Bernard Mongin, representing the European Commission, said Servier's patent settlement deals were aimed at dividing the market between it and the generic makers, and therefore they fell clearly under EU antitrust law.
He pointed to two settlement deals where Teva got 10 million pounds to stay off the market, and Krka had spoken of "sacrificing" western European markets to gain share in eastern Europe.
"A settlement is a compromise," Mongin told the court. "Both sides give something up and gain something. But, here, Servier gains all."
He said generics companies "obtained the equivalent of entering the market but at no commercial risk. And, in the end, it's the consumer that loses and continues to pay the prices for Servier's monopoly."
"When a generic company accepts the restrictions [within a patent settlement] because of the payment…this decision is no longer taken independently, it is bought."
Mongin argued that the settlement deals eliminated commercial and legal risks for Servier and its rivals.
Stephane Gervasoni, the judge leading the court's questions, pushed the commission on when a generic company might be seen as a "potential competitor."
EU law applies when competition is affected and so understanding when a rival could be considered a viable competitor is important to the analysis of the case.
Gervasoni pointed to the example of Niche, which had started developing a potential perindopril product in 2001, but only struck a settlement with Servier in 2005.
The judge said the commission was arguing that Niche, in this example, was a competitor from the moment it starting development. And, for Gervasoni, that seemed "rather early."
Flor Castilla Contreras, a lawyer representing the commission, said what was important was that Niche was a potential competitor at the time the settlement deal was signed. She said Teva was "weeks or months" away from launching its own drug when it signed its deal.

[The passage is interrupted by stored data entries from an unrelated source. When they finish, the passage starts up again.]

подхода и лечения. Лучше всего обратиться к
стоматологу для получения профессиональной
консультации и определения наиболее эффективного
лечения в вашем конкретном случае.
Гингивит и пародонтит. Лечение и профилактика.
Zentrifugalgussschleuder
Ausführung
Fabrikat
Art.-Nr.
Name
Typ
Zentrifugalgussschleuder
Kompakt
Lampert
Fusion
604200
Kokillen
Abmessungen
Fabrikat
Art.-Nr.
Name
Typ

Gervasoni also asked what the commission meant by a generic manufacturer's product being "viable" and whether this meant it was ready to be put on the market.
Castilla Contreras said there may have been concerns over the state of the packaging for one rival's product, but the treatments were ready to launch and were capable of entering the market.

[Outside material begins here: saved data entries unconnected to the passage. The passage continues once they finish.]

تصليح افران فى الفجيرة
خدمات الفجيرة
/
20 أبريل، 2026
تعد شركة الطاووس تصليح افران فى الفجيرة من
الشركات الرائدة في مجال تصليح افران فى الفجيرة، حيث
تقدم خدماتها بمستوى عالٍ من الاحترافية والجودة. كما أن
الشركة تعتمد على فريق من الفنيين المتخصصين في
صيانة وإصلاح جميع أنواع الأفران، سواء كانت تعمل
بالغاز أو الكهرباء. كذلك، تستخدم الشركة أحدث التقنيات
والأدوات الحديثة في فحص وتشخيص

Gervasoni also directed questions towards the facts laid out in the EU's antitrust decision. These were supposed to underpin the legal findings of infringement.
But the judge said he was "perplexed" by some of the statements, implying they were "stigmatizing" and seemed to "paint a bad picture" of the activities, without being a formal accusation of illegal conduct that Servier could contest.

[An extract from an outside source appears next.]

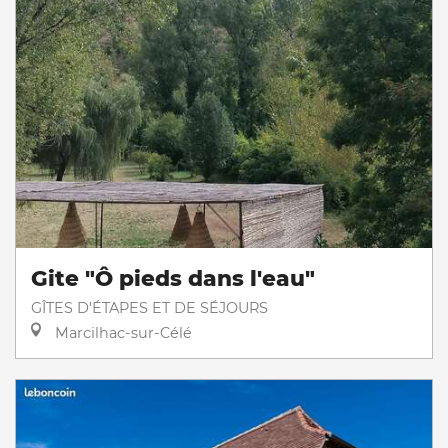
Gite "Ô pieds dans l'eau"
GÎTES D'ÉTAPES ET DE SÉJOURS
Marcilhac-sur-Célé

Flor Castilla Contreras, for the commission, said it was crucial to "understand the context" of Servier's conduct.
"We haven't said these are infringements. But it is important to understand why Servier had an interest in keeping the generics off the market: because it was developing a new drug," she said.
Olivier de Juvigny, for Servier, argued that the commission had to put antitrust accusations squarely to the company so it had a chance to contest them.
If this approach isn't followed, "there is no longer any limit on the commission for our defense rights and its exercise of impartiality," de Juvigny said. "If they are important aspects, they need to appear in the Statement of Objections."
Gervasoni said he would continue asking the parties questions about the legal framework behind the settlement deals tomorrow morning, before moving onto a closer analysis of the specific agreements.
The case reference number is Servier SAS and Others v Commission T-691/14.